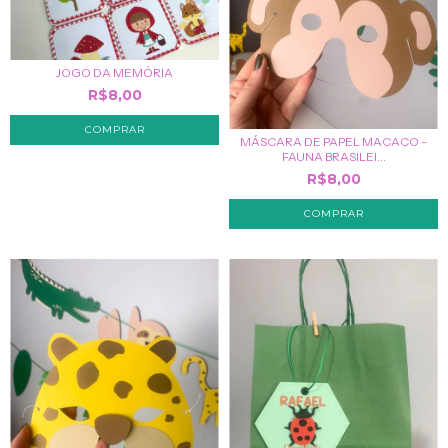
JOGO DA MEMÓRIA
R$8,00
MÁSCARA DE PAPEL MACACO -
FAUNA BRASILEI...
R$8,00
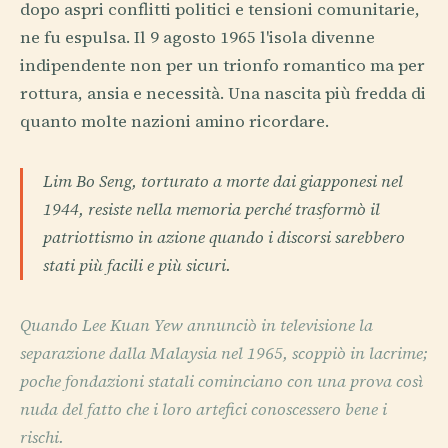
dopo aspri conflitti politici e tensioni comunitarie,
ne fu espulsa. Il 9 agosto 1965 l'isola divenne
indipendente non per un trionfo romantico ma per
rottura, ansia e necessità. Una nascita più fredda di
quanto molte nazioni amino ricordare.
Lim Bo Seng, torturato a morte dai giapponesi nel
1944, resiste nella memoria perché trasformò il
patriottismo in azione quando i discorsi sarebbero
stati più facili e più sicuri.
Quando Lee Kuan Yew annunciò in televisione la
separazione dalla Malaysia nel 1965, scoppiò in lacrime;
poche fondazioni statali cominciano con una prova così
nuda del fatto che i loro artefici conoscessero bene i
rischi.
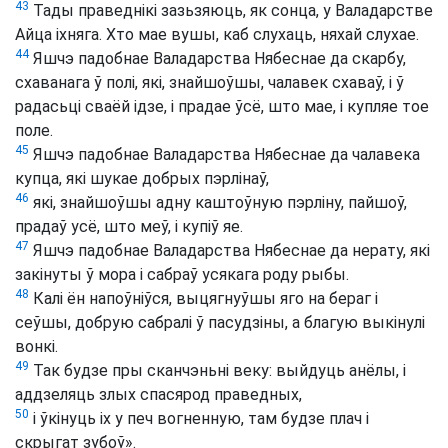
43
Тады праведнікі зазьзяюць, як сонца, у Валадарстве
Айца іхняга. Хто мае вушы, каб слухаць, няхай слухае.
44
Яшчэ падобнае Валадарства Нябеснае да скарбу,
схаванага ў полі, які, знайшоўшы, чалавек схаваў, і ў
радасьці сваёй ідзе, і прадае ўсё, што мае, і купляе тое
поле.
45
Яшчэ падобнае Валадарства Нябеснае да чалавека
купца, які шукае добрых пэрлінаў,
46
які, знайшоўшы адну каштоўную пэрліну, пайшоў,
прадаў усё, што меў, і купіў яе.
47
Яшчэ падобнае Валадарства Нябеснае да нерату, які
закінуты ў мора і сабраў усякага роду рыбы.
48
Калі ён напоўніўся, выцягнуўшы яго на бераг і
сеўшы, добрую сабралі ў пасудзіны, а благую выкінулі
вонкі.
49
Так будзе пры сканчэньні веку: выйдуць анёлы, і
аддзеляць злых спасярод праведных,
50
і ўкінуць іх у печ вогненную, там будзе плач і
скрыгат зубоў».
◇ ◇ ◇
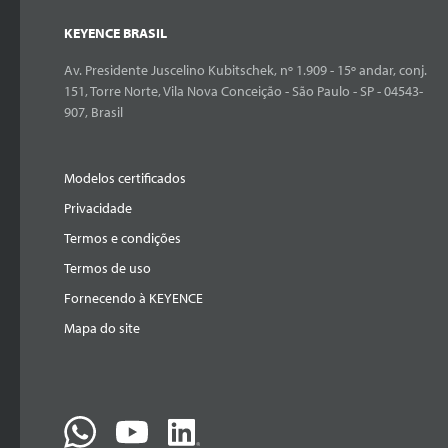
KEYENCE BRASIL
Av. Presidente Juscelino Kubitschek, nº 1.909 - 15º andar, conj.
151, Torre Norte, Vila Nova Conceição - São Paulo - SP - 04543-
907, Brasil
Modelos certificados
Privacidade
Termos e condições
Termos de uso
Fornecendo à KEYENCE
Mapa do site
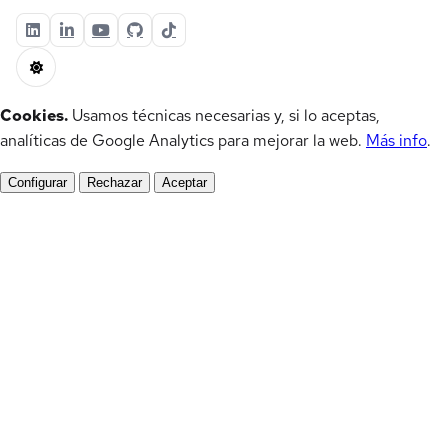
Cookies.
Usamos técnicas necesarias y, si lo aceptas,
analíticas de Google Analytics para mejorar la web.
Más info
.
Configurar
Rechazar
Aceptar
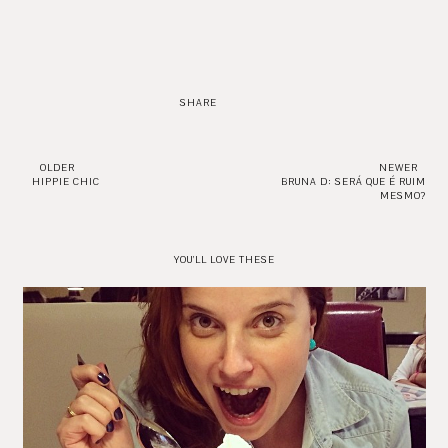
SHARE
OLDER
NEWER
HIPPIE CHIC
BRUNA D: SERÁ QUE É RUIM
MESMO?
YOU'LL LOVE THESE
◇ ◇ ◇
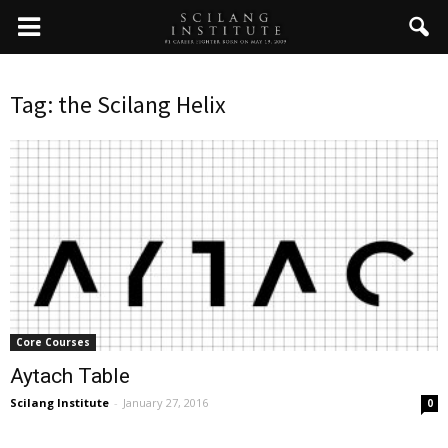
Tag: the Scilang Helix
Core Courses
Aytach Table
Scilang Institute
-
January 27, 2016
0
◇ ◇ ◇
§ What to produce
Word for word, repeat the lines above from the one with "JOGO DA MEMÓRIA" through the one with "Так будзе пры", and nothing beyond them. Omit the pictures.

§ Task answer
JOGO DA MEMÓRIA
R$8,00
MÁSCARA DE PAPEL MACACO -
FAUNA BRASILEI...
R$8,00
dopo aspri conflitti politici e tensioni comunitarie,
ne fu espulsa. Il 9 agosto 1965 l'isola divenne
indipendente non per un trionfo romantico ma per
rottura, ansia e necessità. Una nascita più fredda di
quanto molte nazioni amino ricordare.
Lim Bo Seng, torturato a morte dai giapponesi nel
1944, resiste nella memoria perché trasformò il
patriottismo in azione quando i discorsi sarebbero
stati più facili e più sicuri.
Quando Lee Kuan Yew annunciò in televisione la
separazione dalla Malaysia nel 1965, scoppiò in lacrime;
poche fondazioni statali cominciano con una prova così
nuda del fatto che i loro artefici conoscessero bene i
rischi.
43
Тады праведнікі зазьзяюць, як сонца, у Валадарстве
Айца іхняга. Хто мае вушы, каб слухаць, няхай слухае.
44
Яшчэ падобнае Валадарства Нябеснае да скарбу,
схаванага ў полі, які, знайшоўшы, чалавек схаваў, і ў
радасьці сваёй ідзе, і прадае ўсё, што мае, і купляе тое
поле.
45
Яшчэ падобнае Валадарства Нябеснае да чалавека
купца, які шукае добрых пэрлінаў,
46
які, знайшоўшы адну каштоўную пэрліну, пайшоў,
прадаў усё, што меў, і купіў яе.
47
Яшчэ падобнае Валадарства Нябеснае да нерату, які
закінуты ў мора і сабраў усякага роду рыбы.
48
Калі ён напоўніўся, выцягнуўшы яго на бераг і
сеўшы, добрую сабралі ў пасудзіны, а благую выкінулі
вонкі.
49
Так будзе пры сканчэньні веку: выйдуць анёлы, і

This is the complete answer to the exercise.